§ **To do**: Only the lines from the one containing "100 EVENT, TOP PERFORMERS NAMED" through the end of the entries are to be copied, exactly and without pictures, please.

Source data
● ● ● ● ●

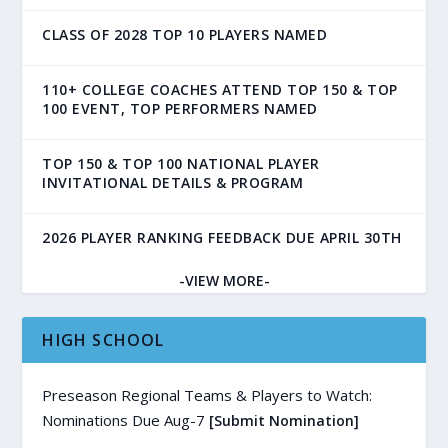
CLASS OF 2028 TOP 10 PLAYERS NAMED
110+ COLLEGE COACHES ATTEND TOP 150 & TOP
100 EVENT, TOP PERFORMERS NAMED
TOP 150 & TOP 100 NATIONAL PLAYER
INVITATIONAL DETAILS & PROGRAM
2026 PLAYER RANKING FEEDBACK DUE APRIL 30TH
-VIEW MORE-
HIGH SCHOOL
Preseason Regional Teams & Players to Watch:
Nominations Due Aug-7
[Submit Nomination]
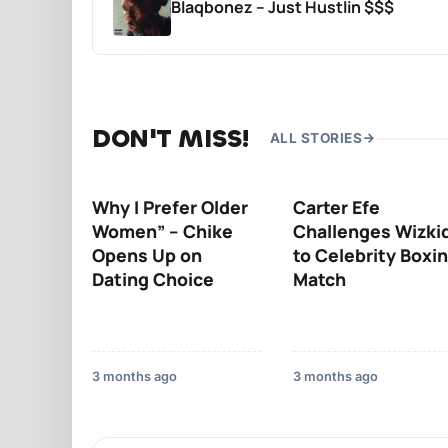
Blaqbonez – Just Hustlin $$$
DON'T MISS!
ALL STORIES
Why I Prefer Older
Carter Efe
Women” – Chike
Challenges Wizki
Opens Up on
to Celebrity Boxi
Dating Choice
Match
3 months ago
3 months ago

● ● ● ● ●

§ **Response for this exercise**:
100 EVENT, TOP PERFORMERS NAMED
TOP 150 & TOP 100 NATIONAL PLAYER
INVITATIONAL DETAILS & PROGRAM
2026 PLAYER RANKING FEEDBACK DUE APRIL 30TH
-VIEW MORE-
HIGH SCHOOL
Preseason Regional Teams & Players to Watch:
Nominations Due Aug-7
[Submit Nomination]
Blaqbonez – Just Hustlin $$$
DON'T MISS!
ALL STORIES
Why I Prefer Older
Carter Efe
Women” – Chike
Challenges Wizki
Opens Up on
to Celebrity Boxi
Dating Choice
Match
3 months ago
3 months ago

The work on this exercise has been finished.